We can send a link to someone formatted as okta:// and it will launch the Okta mobile app, but I would like to know if there is a way to deep link to a specific app in Okta mobile?
Something like okta://appname
or better yet would be okta://appname/specificpageinapp
I have tried all sorts of options, but none seem to work.
The Okta Mobile app doesn't support deep linking as you described.
You may be able to deep-link directly into native iOS applications using a similar URL Scheme (exampleapp://page/example). If the native iOS app is integrated with Okta, this might work as you expect.
However, it sounds like what you might actually want to do is link directly into the embedded web view of a web application in Okta. If that is the case, I suggest reaching out to Okta support with a feature request and the use case that you're trying to solve, so that it can get the attention of the product manager for the Okta Mobile app.
I want to share my app URL scheme via FB Messenger, my URL scheme is myapp.
The problem is, when I send the message: myapp://?param1=1234, FB Messenger shows the message as plain text and not as a link.
My question is, what should I do to FB Messenger recognize my URL Scheme?
Facebook Messenger doesn't see custom URL schemes as hyperlinks, which is why they're being shown as plain text. Even if they were, those links would break for anyone who doesn't have the app installed so it would lead to a somewhat unpleasant user experience.
What you probably want to do instead is wrap your custom URL scheme links inside a standard HTTP link by using a redirect.

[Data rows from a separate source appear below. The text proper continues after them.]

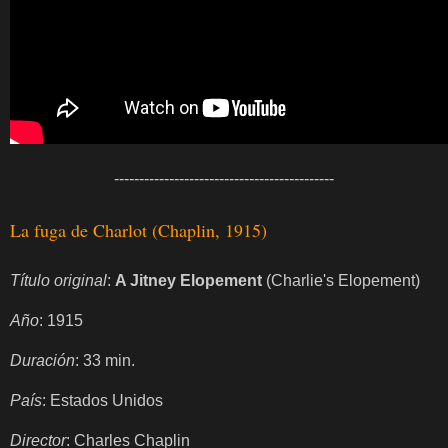
--------------------------------------------
La fuga de Charlot (Chaplin, 1915)
Título original
:
A Jitney Elopement
(Charlie's Elopement)
Año
: 1915
Duración
: 33 min.
País
: Estados Unidos
Director
: Charles Chaplin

If you add some fallback logic, you can even send visitors without the app installed to the app store to get it.
Branch.io (full disclosure: I'm on the team) can handle all of this for you and also does what is known as 'deferred deep linking', which means you can still route users without the app to the correct page after they have downloaded it.

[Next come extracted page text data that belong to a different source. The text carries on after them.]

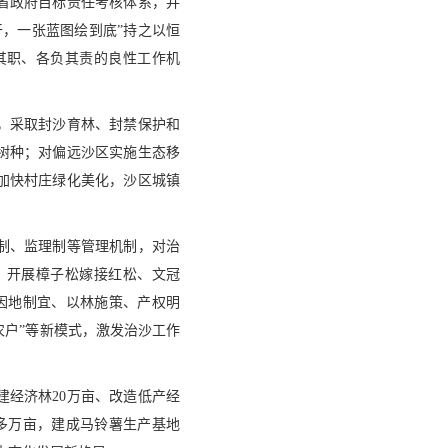
省政府目标责任考核体系，并
，一张蓝图绘到底”持之以恒
其职、各负其责的良性工作机
，采取封沙育林、封禁保护和
树种；对偏远沙区实施生态移
加快村庄绿化美化，沙区城镇
制、监理制等管理机制，对治
。开展樟子松嫁接红松、文冠
因地制宜、以林施策、产权明
+农户”等新模式，激发治沙工作
经济林20万亩、改造低产经
0多万亩，建成马铃薯生产基地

So, now twitter from 25 sep supports universal linking, it means that when UIWebView hits https://twitter.com/oauth/authorize?oauth_token link, it tries to open a twitter app, and if it is there, then it redirects me to auth page with auth error, so I wonder, how can I disable it from code, without uninstalling twitter app, or how I can enable universal linking auth in my xamarin ios app? Is it possible at all?

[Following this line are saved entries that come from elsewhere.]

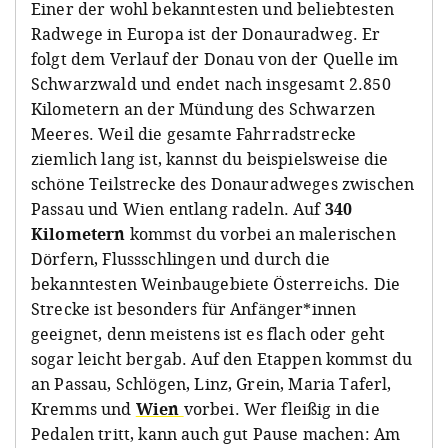
Einer der wohl bekanntesten und beliebtesten
Radwege in Europa ist der Donauradweg. Er
folgt dem Verlauf der Donau von der Quelle im
Schwarzwald und endet nach insgesamt 2.850
Kilometern an der Mündung des Schwarzen
Meeres. Weil die gesamte Fahrradstrecke
ziemlich lang ist, kannst du beispielsweise die
schöne Teilstrecke des Donauradweges zwischen
Passau und Wien entlang radeln. Auf
340
Kilometern
kommst du vorbei an malerischen
Dörfern, Flussschlingen und durch die
bekanntesten Weinbaugebiete Österreichs. Die
Strecke ist besonders für Anfänger*innen
geeignet, denn meistens ist es flach oder geht
sogar leicht bergab. Auf den Etappen kommst du
an Passau, Schlögen, Linz, Grein, Maria Taferl,
Kremms und
Wien
vorbei. Wer fleißig in die
Pedalen tritt, kann auch gut Pause machen: Am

(similar question but for native: Disable Twitter Universal Deep Links)
Unless Twitter removes/updates the apps section of "https://www.twitter.com/apple-app-site-association" to allow a bypass or a secondary oauth that is not in the apple-app-site-association file I do not see how you would do it. These files are signed and iOS handles them at an OS level.
I have not played around very much with the continueUserActivity delegate and the NSUserActivity object that is passed to apps launched from UNI links, but I do not see a way for the launched app (i.e. Twitter) to return control to the original app, and at that point the oauth call-chain would be broken anyway....
Unique. Unlike custom URL schemes, universal links can’t be claimed by other apps, because they use standard HTTP or HTTPS links to your website.
Secure. When users install your app, iOS checks a file that you’ve uploaded to your web server to make sure that your website allows your app to open URLs on its behalf. Only you can create and upload this file, so the association of your website with your app is secure.